Dancemakers just closed its latest show last night at Harbourfront’s Premiere Dance Theatre. Called Double Bill # 1, the show consisted of two pieces danced by the company choreographed by different artists. Though quite different, both pieces explored the repetition of physical actions and the idea of “covers.” The music was provided entirely by local curiosity The Reveries, a group that exclusively covers love ballads. The twist is that they play the covers with cellphone speakers in their mouths, each playing back the music of one of the other musicians. The result is hauntingly beautiful. The music was not performed live, instead, the dancers would choose which songs they would dance to by putting their CDs into the stereo they had on stage with them. This notion of “covers” was also carried over to the dance. In the first piece, “It Was a Nice Party” (choreographed by Ame Henderson), the dancers move around the stage in a way that at first seems random and violent, though somehow reminiscent of a party. At their own pace, the audience discovers that they are actually copying the physical actions of a group of revelers in a wild party scene from Fellini’s La Dolce Vita (it is eventually projected behind them). The result is energetic, funny and completely delightful.

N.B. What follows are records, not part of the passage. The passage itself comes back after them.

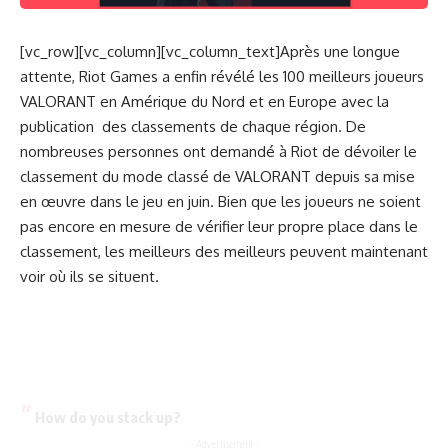
[vc_row][vc_column][vc_column_text]Après une longue
attente, Riot Games a enfin révélé les 100 meilleurs joueurs
VALORANT en Amérique du Nord et en Europe avec la
publication des classements de chaque région. De
nombreuses personnes ont demandé à Riot de dévoiler le
classement du mode classé de VALORANT depuis sa mise
en œuvre dans le jeu en juin. Bien que les joueurs ne soient
pas encore en mesure de vérifier leur propre place dans le
classement, les meilleurs des meilleurs peuvent maintenant
voir où ils se situent.
How do you stack up?
- Advertisement -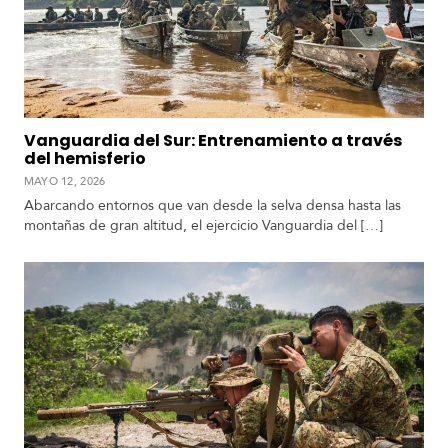
Vanguardia del Sur: Entrenamiento a través
del hemisferio
MAYO 12, 2026
Abarcando entornos que van desde la selva densa hasta las
montañas de gran altitud, el ejercicio Vanguardia del […]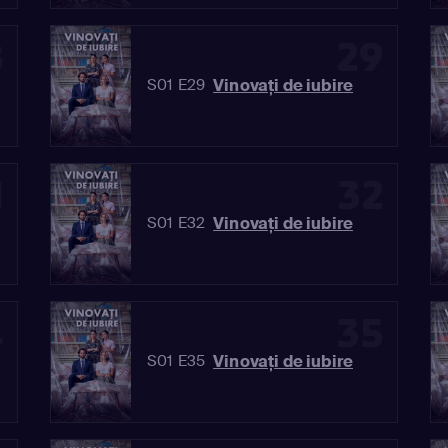
8
29
Vinovaţi de iubire
S01 E29
1
32
Vinovaţi de iubire
S01 E32
4
35
Vinovaţi de iubire
S01 E35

The second piece, Michael Trent’s “And The Rest,” further explores repetition and what happens when one dancer forces the movement of another. In one particularly amusing moment, one of the dancers gives instruction to another through a megaphone of a rather difficult set of movements she wants him to perform. After he is done, she performs them herself, and you realize he has completely misinterpreted most of her instructions, choosing much more difficult choreography. Near the end of the piece, the audience is treated to a rare, perfect moment of surprise when, in a Buster Keaton (or Bluth) homage, the backdrop falls forward onto the stage, its doors and windows lined up perfectly with the set’s furniture (and even one performer!) so that nothing is disturbed or ruined.
It’s lovely to see a modern dance show this accessible, fun and unpretentious. Look forward to Double Bill # 2!